Megan, my partner, has this interesting habit of dragging me to cultural events, without telling me what they really are. Now, it wouldn't be dragging me if she told me, because she always takes us to good stuff, and it wouldn't be dragging anyway because I know this, and know whatever she has in mind is going to be good, except that she refuses to tell me what it is, and says something along the lines of, "you are going to this whether you like it or not, even if I have to drag you." Hence the dragging.

But it's always awesome, and probably something I would really want to see, if I knew what it was, but she says, "oh its just some art/dance thing, I forget what it is." But she knows. I think it might give her some pleasure to to the whole drag/surprise thing.

Anyway, one of these events was going to the see the band, Bat For Lashes. This was a couple of years ago. "We're going to see this band," she said. "I don't care if you want to go or not, you're going because I want to go and you will accompany me." "What's the name of the band?" I asked. "Bats-or-something, I can't remember. Its some folklore art thing."

Actually she'd seen them written up in Paper or some indie magazine, and knew they were good. She told me this afterwards, when he memory was magically restored.

But regardless of the cute shenanigan's in our private life, Bat For Lashes is a great group.

I was a bit skeptical, when I saw the crowd, and as the band took the stage. It was at the Doug Fir, which is a pretty hipster-posh Portland club/restaurant. Lots of wood, Lucite and velvet--you may know the type of place. So the crowd was, well, accordingly. The band as well--dressed in fairly standard hipster attire for 2007/8: sequined headbands, large sack-like blouses.

But as the music started, I was fairly easily won over. I am a sucker for strong female vocalists, especially fronting their own band. So many bands have a male singer, when it is perfectly obvious the sound they are going for would be better with a female. You know what's better than falsetto vocals? A voice that's actually a couple octaves higher. Natasha Khan also owns the stage, without over powering it. A big beef I have with many indie bands is that the art of leading a band on stage seems to be lost. We are lost between shoegazers, microphone clutchers, and then the manic over-extendedness of artistes so often. But Khan's serene gaze, clear voice, and powerful hand claps perfectly match her music's aesthetic.

The aesthetic, is hard to describe, but sort of a nature-queen ballad crossed with dark antique anthem.
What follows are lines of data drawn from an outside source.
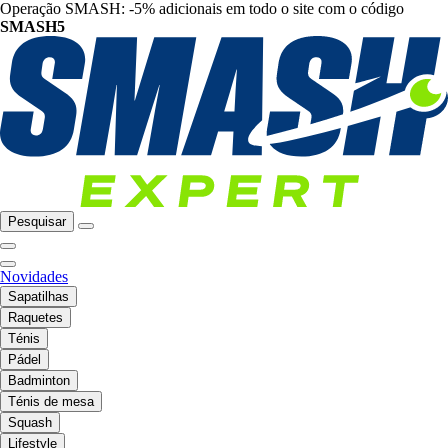
Operação SMASH: -5% adicionais em todo o site com o código
SMASH5
Pesquisar
Novidades
Sapatilhas
Raquetes
Ténis
Pádel
Badminton
Ténis de mesa
Squash
Lifestyle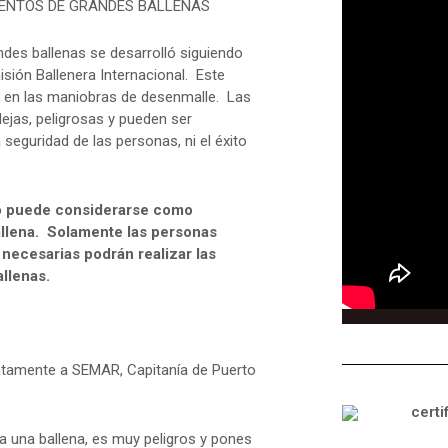
ENTOS DE GRANDES BALLENAS
des ballenas se desarrolló siguiendo
isión Ballenera Internacional. Este
to en las maniobras de desenmalle. Las
jas, peligrosas y pueden ser
 seguridad de las personas, ni el éxito
vo puede considerarse como
ballena. Solamente las personas
 necesarias podrán realizar las
llenas.
atamente a SEMAR, Capitanía de Puerto
a una ballena, es muy peligros y pones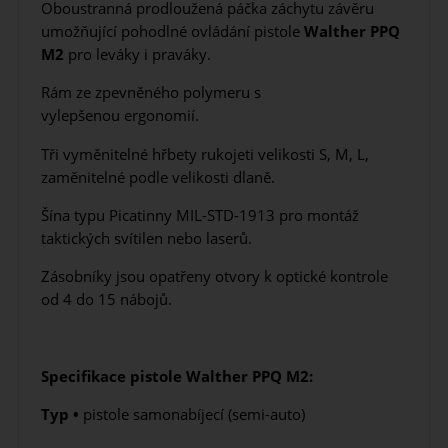
Oboustranná prodloužená páčka záchytu závěru
umožňující pohodlné ovládání pistole
Walther PPQ
M2
pro leváky i praváky.
Rám ze zpevněného polymeru s
vylepšenou ergonomií.
Tři vyměnitelné hřbety rukojeti velikosti S, M, L,
zaměnitelné podle velikosti dlaně.
Šína typu Picatinny MIL-STD-1913 pro montáž
taktických svítilen nebo laserů.
Zásobníky jsou opatřeny otvory k optické kontrole
od 4 do 15 nábojů.
Specifikace pistole Walther PPQ M2:
Typ •
pistole samonabíjecí (semi-auto)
Serendipitously, while searching for images for this post I stumbled across one posted on a music blog entitled, "beach goth". While a clever name, and a rift of another sub-culture with easy identifiers, it may work for the music of Bat For Lashes. I'm thinking of the mysterious AI-generated art boxes from William Gibson's Count Zero--dark handcrafted wood, animal remains leaved in non-precious metal, bones, feathers, and beads. The electronics of the synthesizers mix well with the archaic sounds of her harpsichord and autoharp, creating this sort of mythology-by-way-of-misunderstood future. Sort of an Indian motif perhaps with animalistic architypes found underneath the pavement, (or at least Khan herself appears so, with her Asiatic dark features and thin, stereotypical hipster-moon-goddess physique) but as far as the music goes, I am more reminded of the subtle beauty of storm-washed jetsam upon a cold beach, sun-bleached and of mysterious, yet natural origin. The silence of putting your ear to a hole dug in the sand. It's a popular thing right now, kind of thriving in the border zones around steampunk, but for the naturalists; or outside of found-art, for those who still don't like consumer packaging even after recycling. Beach goth, therefore. Maybe driftwood-gore, but it doesn't quite have the same ring to it. As resident of Oregon and a frequentee of the Pacific Coast, I can totally dig it.

The lyrics are of a similar, "oh but the feelings are all around us in the dirt already" vibe. I have only listened to the first album, Fur and Gold, and not the newer one. My favorite song, "Trophy", contains these lyrics:

The trophy that I made for us
In fur and gold
Got into the wrong pair of hands
In truth was sold
They bought it for oh so much less
Than it was worth
And every man that touched it
Found a heaven on earth

Now imagine you and a special someone, holding each other on the edge of a giant forest, and, feeling the mist drifting over your heads, you both simultaneously look down at the moss-covered humus, and between your filthy bare feet, you discover a perfectly-white shrew skull. The meaning of this particular occurence decidedly obvious, you carefully wrap the bone in a cloth, bringing it home with you to place inside a glass cloche, among your most prized and meaningful possessions on a scarred, mahogany dresser.

Okay, yes, a sappy bit of fantasy, way more obvious than the more sublime lyrics preceding. But you get the aesthetic I'm thinking of here? Yes? Good.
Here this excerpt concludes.